Ernest Mabuza Journalist
Former Eskom financial controller Mosai Barnard Moraka and Eskom service provider Victor Vilosi Tshabalala have been sentenced to 20 years behind bars after they were found guilty of 53 counts of fraud and theft.
Former Eskom financial controller Mosai Barnard Moraka and Eskom service provider Victor Vilosi Tshabalala have been sentenced to 20 years behind bars after they were found guilty of 53 counts of fraud and theft.
Image: 123RF/Allan Swart

Two men were each sentenced to an effective 20 years in jail for fraud and corruption that cost Eskom R35m.

The Johannesburg specialised commercial  crimes court sentenced former Eskom financial controller Mosai Barnard Moraka and Eskom service provider Victor Vilosi Tshabalala on Tuesday after finding them guilty of 53 counts of fraud and theft.

The court also granted an order wherein both men will forfeit their respective properties to the state.

The properties were placed under a preservation order in November last year and will now be sold, with the proceeds being paid directly to Eskom.

The pair was immediately taken into custody on Tuesday to begin their sentences.

Eskom CEO Andre de Ruyter said the sentencing was another welcome milestone in the power utility’s efforts to weed out corruption within its rank.

“While the sums involved in this particular case are relatively modest, the conviction and sentencing of these criminals should send a strong message to all Eskom employees that corrupt elements have no place in the organisation.

“This is only one of the many cases of corruption that Eskom is pursuing involving staff,” De Ruyter said.

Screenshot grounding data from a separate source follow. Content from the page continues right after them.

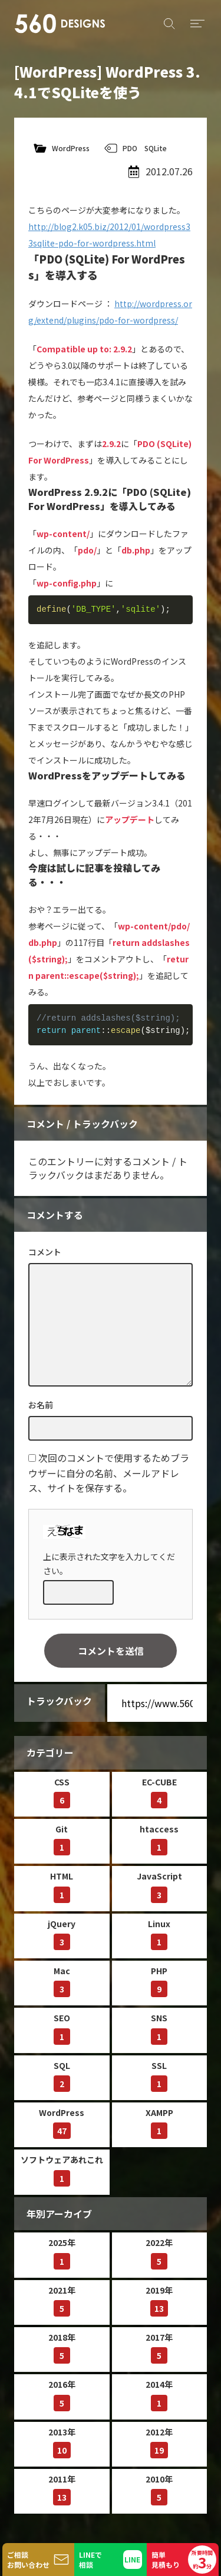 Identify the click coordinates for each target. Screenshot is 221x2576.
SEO (62, 2028)
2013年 (61, 2442)
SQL (62, 2076)
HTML (61, 1886)
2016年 (61, 2394)
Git (62, 1839)
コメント (44, 1252)
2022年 (159, 2253)
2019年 (159, 2300)
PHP (159, 1981)
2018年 (61, 2347)
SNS (159, 2028)
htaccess (159, 1839)
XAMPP (159, 2123)
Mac (62, 1981)
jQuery (61, 1934)
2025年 (61, 2253)
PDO (130, 148)
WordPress (71, 148)
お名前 (40, 1405)
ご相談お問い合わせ (28, 2560)
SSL (159, 2076)
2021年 (61, 2300)
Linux (159, 1934)
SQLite (155, 148)
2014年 (159, 2394)
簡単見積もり (183, 2559)
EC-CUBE (159, 1792)
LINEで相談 (90, 2560)
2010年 (159, 2489)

The pair was arrested in October 2019 after an investigation initiated by Eskom's audit and forensics department.

The thieves had stolen just under R35m from Eskom in a corruption scam that occurred between January 2016 and September 2018, perpetrated through the creation of fictitious invoices and payments for services not rendered to Meagra Transportation, a company owned by Tshabalala.

Moraka was convicted for fraudulently creating 53 invoices and then paying Meagra Transportation.

The proceeds of the crime were squandered on expensive overseas travel — including holiday trips to places such as Disneyland in the US and Paris, and the acquisition of luxury motor vehicles and other properties.

Eskom CEO Andre de Ruyter has welcomed the heavy sentences meted out to two men who defrauded Eskom of about R35m.
Eskom CEO Andre de Ruyter has welcomed the heavy sentences meted out to two men who defrauded Eskom of about R35m.
Image: Business Day/Freddy Mavunda

De Ruyter said  what was most pleasing about the judgment was that the taxpayers will recover some of the stolen funds through the sale of the ill-gotten property belonging to the convicts.

Sentencing the thieves, magistrate Emmanuel Magampa said the pair was motivated by greed, and that he had no choice but to impose the guaranteed 20 years' imprisonment for the convictions.

Magampa said the crime of fraud at state-owned companies drained the country's resources through the billions in cash bailouts that the government kept advancing to stricken parastatals.

“As an Eskom employee, Moraka was in a position of trust, which placed in him the duty not only to be vigilant and diligent in dealing with Eskom's resources, but also to be very protective and to jealously safeguard against theft,” said Magampa.